Mathematical Sciences, Michigan Technological University, Houghton, MI, United States of America.
PLoS One. 2022 Apr 28;17(4):e0260911. doi: 10.1371/journal.pone.0260911. eCollection 2022.
There has been an increasing interest in joint analysis of multiple phenotypes in genome-wide association studies (GWAS) because jointly analyzing multiple phenotypes may increase statistical power to detect genetic variants associated with complex diseases or traits. Recently, many statistical methods have been developed for joint analysis of multiple phenotypes in genetic association studies, including the Clustering Linear Combination (CLC) method. The CLC method works particularly well with phenotypes that have natural groupings, but due to the unknown number of clusters for a given data, the final test statistic of CLC method is the minimum p-value among all p-values of the CLC test statistics obtained from each possible number of clusters. Therefore, a simulation procedure needs to be used to evaluate the p-value of the final test statistic. This makes the CLC method computationally demanding. We develop a new method called computationally efficient CLC (ceCLC) to test the association between multiple phenotypes and a genetic variant. Instead of using the minimum p-value as the test statistic in the CLC method, ceCLC uses the Cauchy combination test to combine all p-values of the CLC test statistics obtained from each possible number of clusters. The test statistic of ceCLC approximately follows a standard Cauchy distribution, so the p-value can be obtained from the cumulative density function without the need for the simulation procedure. Through extensive simulation studies and application on the COPDGene data, the results demonstrate that the type I error rates of ceCLC are effectively controlled in different simulation settings and ceCLC either outperforms all other methods or has statistical power that is very close to the most powerful method with which it has been compared.

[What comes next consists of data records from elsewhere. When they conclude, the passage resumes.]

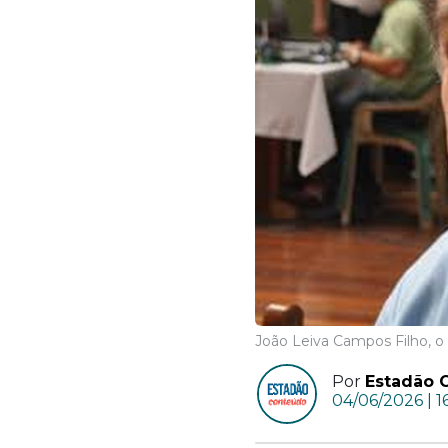
João Leiva Campos Filho, o 
Por
Estadão 
04/06/2026 | 1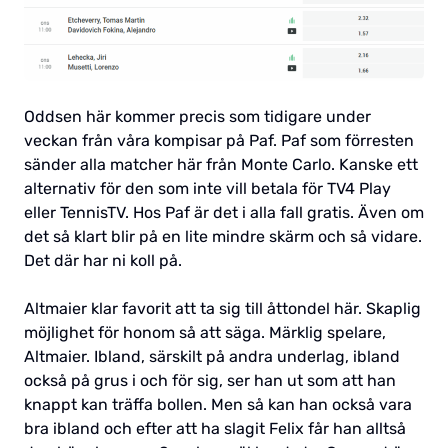
Oddsen här kommer precis som tidigare under
veckan från våra kompisar på Paf. Paf som förresten
sänder alla matcher här från Monte Carlo. Kanske ett
alternativ för den som inte vill betala för TV4 Play
eller TennisTV. Hos Paf är det i alla fall gratis. Även om
det så klart blir på en lite mindre skärm och så vidare.
Det där har ni koll på.
Altmaier klar favorit att ta sig till åttondel här. Skaplig
möjlighet för honom så att säga. Märklig spelare,
Altmaier. Ibland, särskilt på andra underlag, ibland
också på grus i och för sig, ser han ut som att han
knappt kan träffa bollen. Men så kan han också vara
bra ibland och efter att ha slagit Felix får han alltså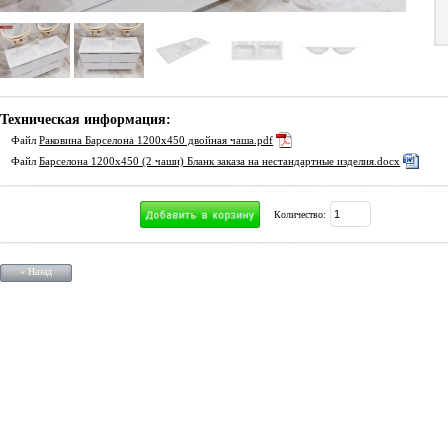
Техническая информация:
Файл
Раковина Барселона 1200х450 двойная чаша.pdf
Файл
Барселона 1200х450 (2 чаши) Бланк заказа на нестандартные изделия.docx
Количество:
« Назад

人们对全基因组关联研究(GWAS)中多种表型的联合分析越来越感兴趣,因为联合分析多种表型可以提高检测与复杂疾病或特征相关的遗传变异的统计能力。最近,已经开发了许多用于遗传关联研究中多个表型联合分析的统计方法,包括聚类线性组合(CLC)方法。CLC 方法在具有自然分组的表型上效果特别好,但由于给定数据的聚类数量未知,CLC 方法的最终检验统计量是从每个可能的聚类数量获得的 CLC 检验统计量的最小 p 值。因此,需要使用模拟过程来评估最终检验统计量的 p 值。这使得 CLC 方法计算量很大。我们开发了一种称为计算高效 CLC(ceCLC)的新方法,用于检验多个表型与遗传变异之间的关联。ceCLC 不是像 CLC 方法那样使用最小 p 值作为检验统计量,而是使用柯西组合检验来组合从每个可能的聚类数量获得的所有 CLC 检验统计量的 p 值。ceCLC 的检验统计量近似遵循标准的柯西分布,因此无需模拟过程即可从累积密度函数中获得 p 值。通过广泛的模拟研究和 COPDGene 数据的应用,结果表明,ceCLC 在不同的模拟设置下有效地控制了第一类错误率,并且 ceCLC 要么优于所有其他方法,要么与已比较的最强大方法具有非常接近的统计能力。